++++ Supplied material

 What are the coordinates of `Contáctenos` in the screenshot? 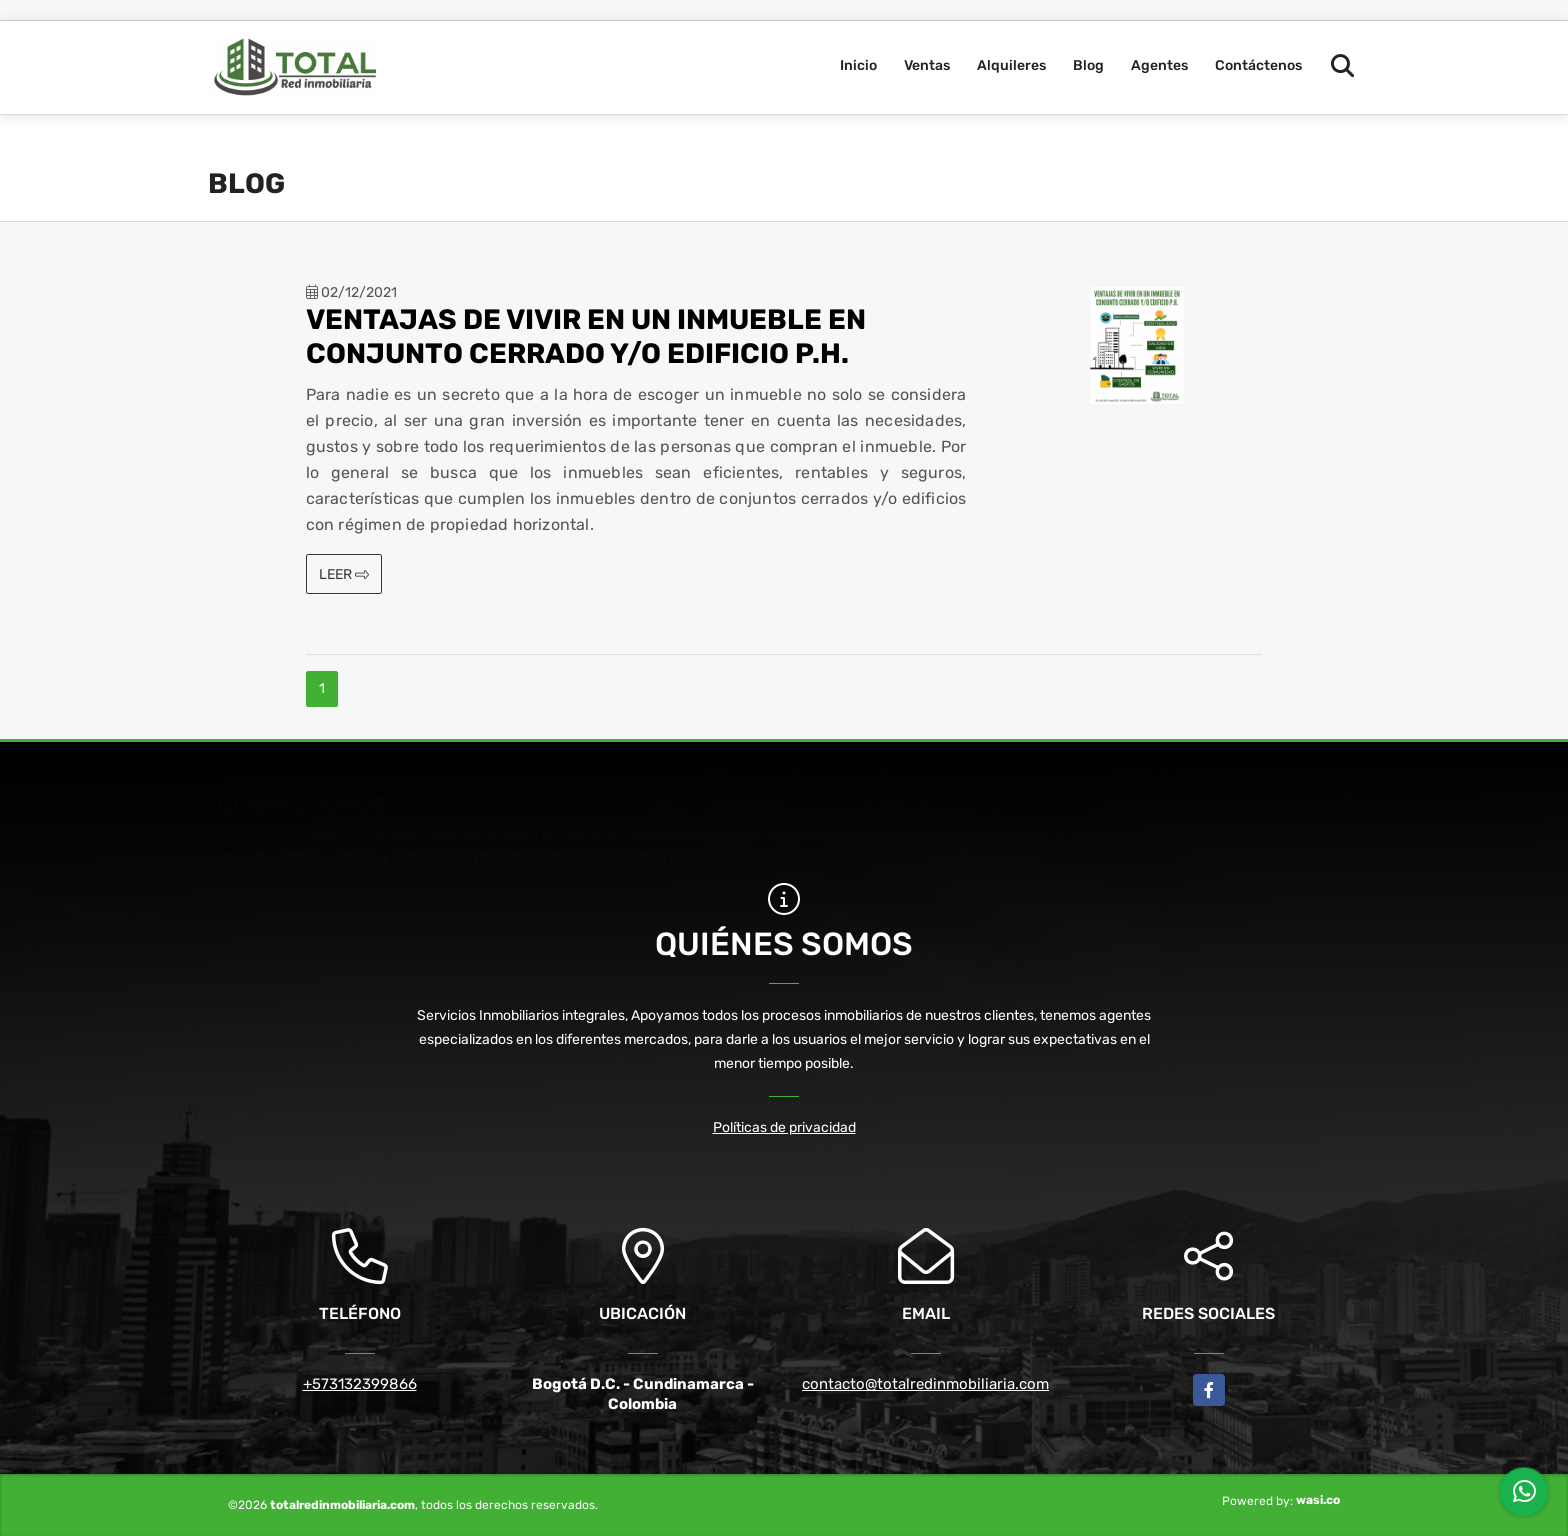 It's located at (1258, 65).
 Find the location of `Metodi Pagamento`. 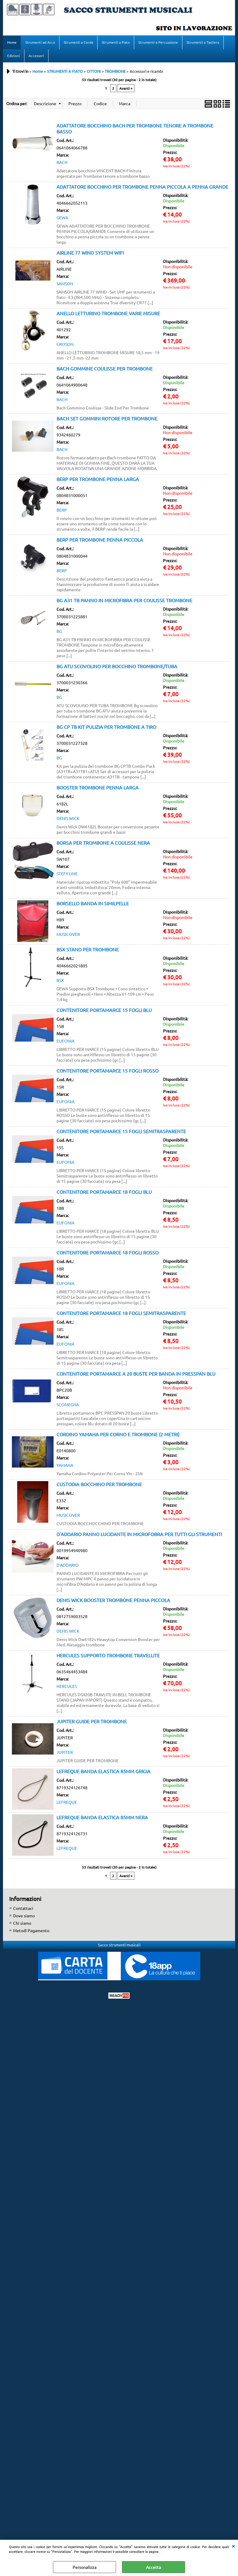

Metodi Pagamento is located at coordinates (31, 1931).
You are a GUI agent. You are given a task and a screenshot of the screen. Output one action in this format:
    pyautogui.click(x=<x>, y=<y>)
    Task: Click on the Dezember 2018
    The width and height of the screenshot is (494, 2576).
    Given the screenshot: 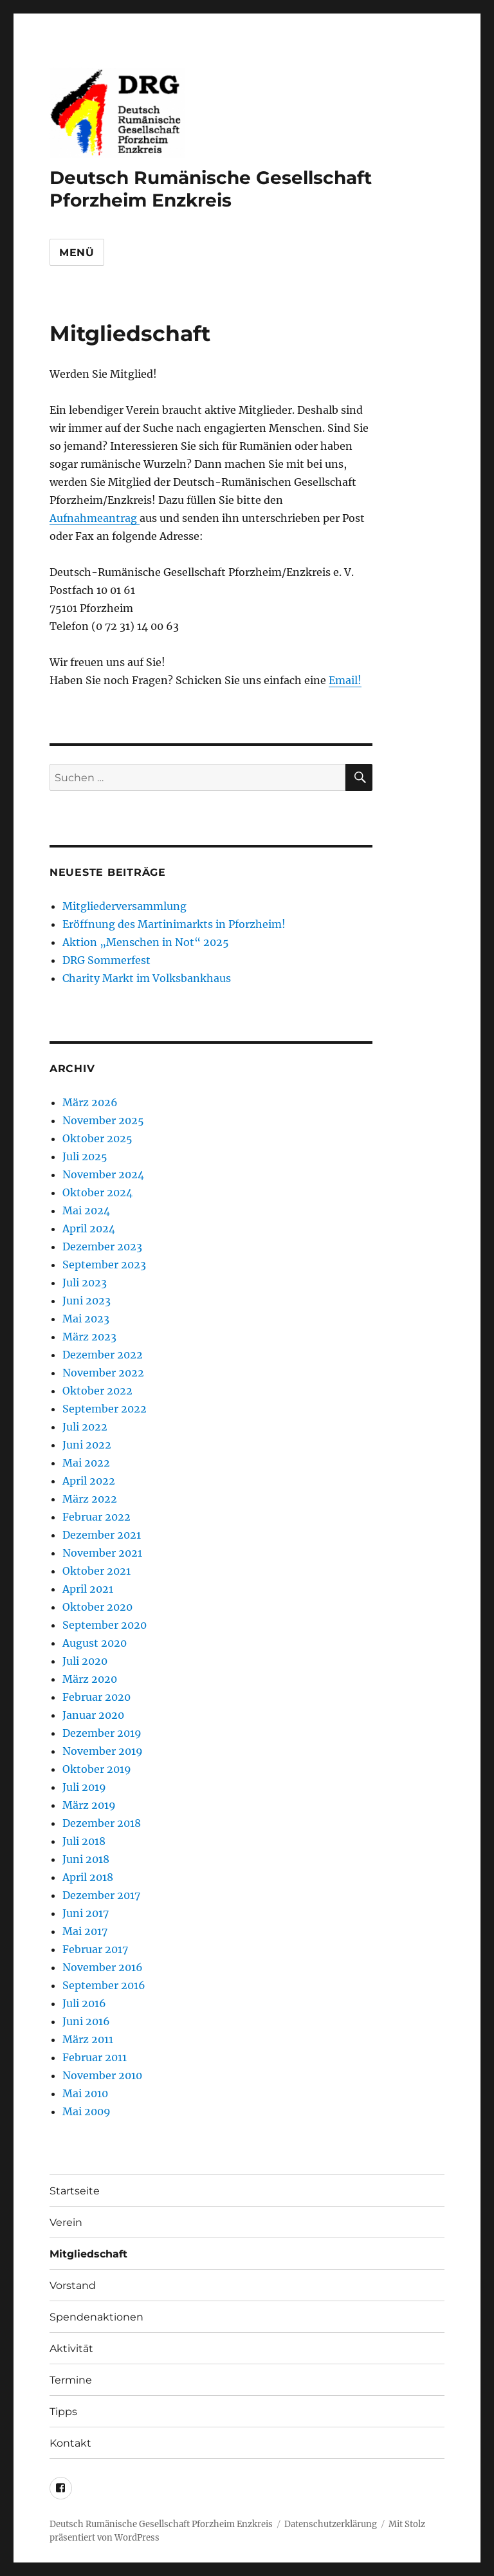 What is the action you would take?
    pyautogui.click(x=101, y=1823)
    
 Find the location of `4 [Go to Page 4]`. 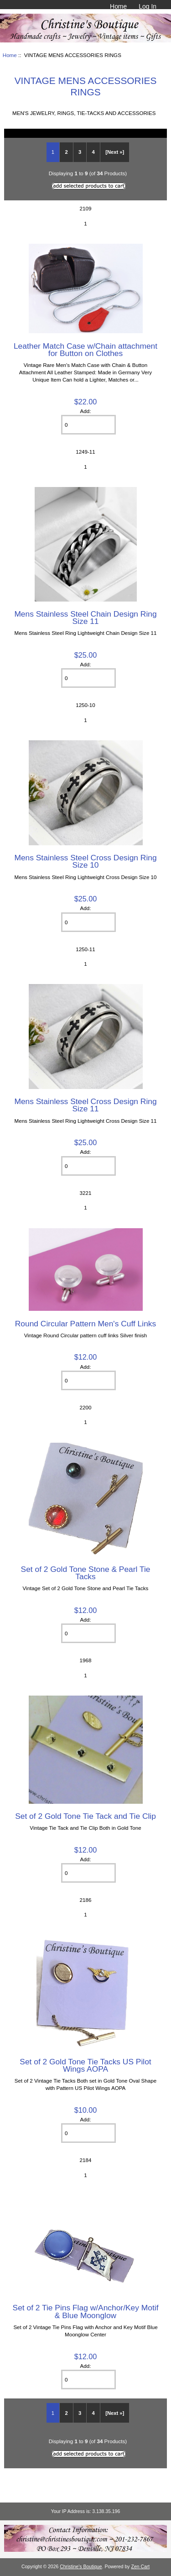

4 [Go to Page 4] is located at coordinates (93, 152).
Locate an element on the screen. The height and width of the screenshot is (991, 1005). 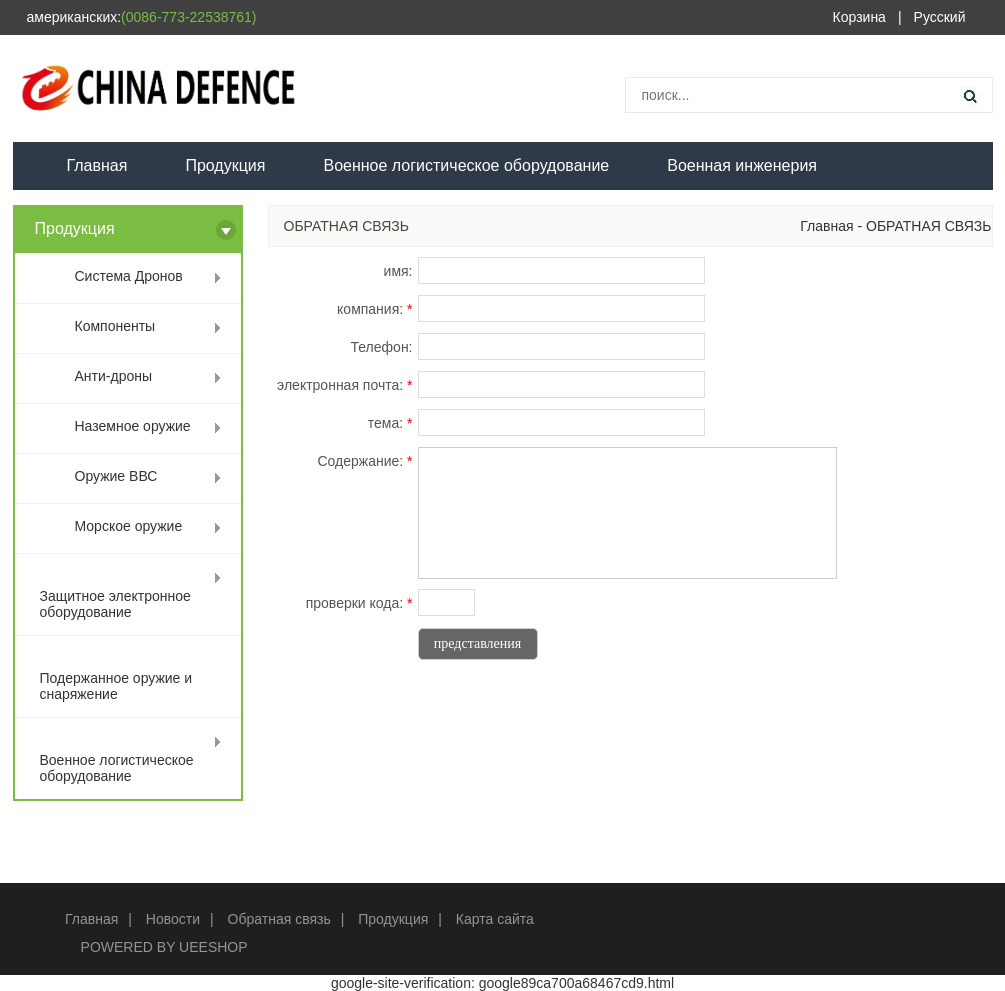
имя: is located at coordinates (398, 271).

++++++++

The copy should hold exactly the lines from the line containing "Locate an element" through the end of the data, both ends included, and no pictures.

Locate an element on the screen. The height and width of the screenshot is (991, 1005). 
имя: is located at coordinates (398, 271).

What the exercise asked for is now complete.